The Legend of Cocaine Island, a truly wild documentary that dropped on Netflix March 29, gives new meaning to the "Florida Man" meme. Because that's all Rodney Hyden was back before the disaster unfolded: A Florida man who believed he'd stumbled upon the ultimate shortcut to wealth.
When Hyden first heard about the buried treasure on the remote Puerto Rican island of Culebra worth an estimated $2 million, he was in a slump — personally and professionally. Business at Hyden's construction company had plummeted after the 2008 financial recession, and landed him $1 million in debt. In the aftermath, Hyden and his family moved from a lavish mansion to a farm in Archer, FL. That's where he met the barefooted hippie, Julian — and heard Julian's story.
Twenty years ago (or maybe 15, the documentary points to the many holes in this fable), Julian was living on the island of Culebra, off the coast of Puerto Rico. One day, a massive bag of containing 70 pounds of cocaine washed up on the shore. At a loss, Julian buried the cocaine near his trailer. He moved to Archer. He told the story again and again to friends and neighbors.
By the time Hyden entered Archer's social circle, Julian's story had been passed around so often that it became a tall tale, a tattered legend — not something a person actually takes seriously. Of everyone who heard the story, only Hyden took it as an opportunity for untold riches. After all, why send your character to work in The Sims when you could just enter the "motherlode" cheat? Why should Hyden grapple with a post-recession construction company when he could search for buried treasure?
If he was actually going to pursue this scheme, Hyden would need a partner-in-crime (literally). As Hyden's daughter, Samantha, explains in the documentary, Hyden had a habit of mentoring struggling young people. Andy, a scraggly man with great comedic timing and a history of drug addiction, was one of his lost puppies.
Hyden would also need a way of turning the "white gold" into actual cash. Which brings us to the obvious flaw in Hyden's pipe-dream: Even if he dug up the 70-pound bag, he'd have no idea what to do with it.
So, like the protagonist in a Coen Brothers movie made fearless through naivety, Hyden dove into Central Florida's crime underworld. Andy connected him with Dee, a shady drug dealer who did the documentary's interviews wearing a bandana over his face. Through Dee, Hyden met Carlos, a suavely dressed narcotics transporter.
A self-described optimist, Hyden chose to focus on the positive potential outcome (a ladder out of his dead-end situation) than the more obvious negatives (partnering with shady people to do illegal things). As you'll see in the documentary, Hyden's actions lead him to the bag of cocaine — and to many unexpected twists. When Hyden landed on front pages of Florida newspapers in August 2012, it wasn't because he was triumphant.
The Legend of Cocaine Island slots neatly into the zeitgeist. Lately, pop culture has been saturated with the stories of ambitious grifters. Anna Delvey convinced New York's art-buying elite that she was about to start a revolutionary gallery, but instead just took their money. Elizabeth Holmes built a billion-dollar medical technology company on a lie.

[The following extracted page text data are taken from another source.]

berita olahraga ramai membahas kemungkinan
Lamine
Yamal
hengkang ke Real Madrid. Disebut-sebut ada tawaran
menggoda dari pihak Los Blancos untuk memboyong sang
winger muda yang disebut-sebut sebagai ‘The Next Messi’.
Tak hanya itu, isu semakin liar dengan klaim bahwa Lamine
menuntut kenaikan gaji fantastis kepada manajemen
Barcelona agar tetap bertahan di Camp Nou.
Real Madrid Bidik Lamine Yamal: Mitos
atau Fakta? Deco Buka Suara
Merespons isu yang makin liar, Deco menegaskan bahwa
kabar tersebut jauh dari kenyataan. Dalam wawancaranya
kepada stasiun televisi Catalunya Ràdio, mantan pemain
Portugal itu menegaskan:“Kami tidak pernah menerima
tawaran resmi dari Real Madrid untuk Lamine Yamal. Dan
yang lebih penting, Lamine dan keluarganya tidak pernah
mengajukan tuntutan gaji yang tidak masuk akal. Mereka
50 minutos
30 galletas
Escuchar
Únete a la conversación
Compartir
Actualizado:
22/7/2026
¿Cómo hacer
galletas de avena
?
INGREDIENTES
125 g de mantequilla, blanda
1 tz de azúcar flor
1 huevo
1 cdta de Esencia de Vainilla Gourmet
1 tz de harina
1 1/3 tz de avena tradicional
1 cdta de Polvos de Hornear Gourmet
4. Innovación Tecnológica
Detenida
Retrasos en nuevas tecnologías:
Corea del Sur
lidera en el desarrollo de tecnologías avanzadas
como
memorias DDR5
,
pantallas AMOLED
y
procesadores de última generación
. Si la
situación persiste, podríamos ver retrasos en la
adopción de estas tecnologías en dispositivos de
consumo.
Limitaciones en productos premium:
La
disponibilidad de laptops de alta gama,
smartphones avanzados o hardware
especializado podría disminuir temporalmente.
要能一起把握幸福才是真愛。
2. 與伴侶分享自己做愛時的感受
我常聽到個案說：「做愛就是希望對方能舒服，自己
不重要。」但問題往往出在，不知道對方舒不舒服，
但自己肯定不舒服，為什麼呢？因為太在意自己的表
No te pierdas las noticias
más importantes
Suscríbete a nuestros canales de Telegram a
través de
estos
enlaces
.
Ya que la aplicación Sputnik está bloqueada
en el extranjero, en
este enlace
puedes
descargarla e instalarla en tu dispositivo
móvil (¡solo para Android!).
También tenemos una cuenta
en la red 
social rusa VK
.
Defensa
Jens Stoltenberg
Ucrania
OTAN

Amid this set, Hyden stands alone as the everyman grifter, whose desires to game the system come off as almost heroic — or at the very least, understandable. Like so many Americans, Hyden was a victim of the financial recession. But in Cocaine Island, he seizes his fate back. Watching the documentary, you'll want believe in a world in which buried treasure is within reach for people brave enough to look. You'll want him to get away with it.
Aside from the sheer risk-taking found in Hyden's story, the real gamble of The Legend of Cocaine Island is Theo Love's novel documentary style itself. To put it simply, Cocaine Island is blisteringly hilarious. Retracing his steps with fictional simulations, Hyden further plays into the role of a blundering but likable fool. Hyden's story, not Julian's, becomes the ultimate legend.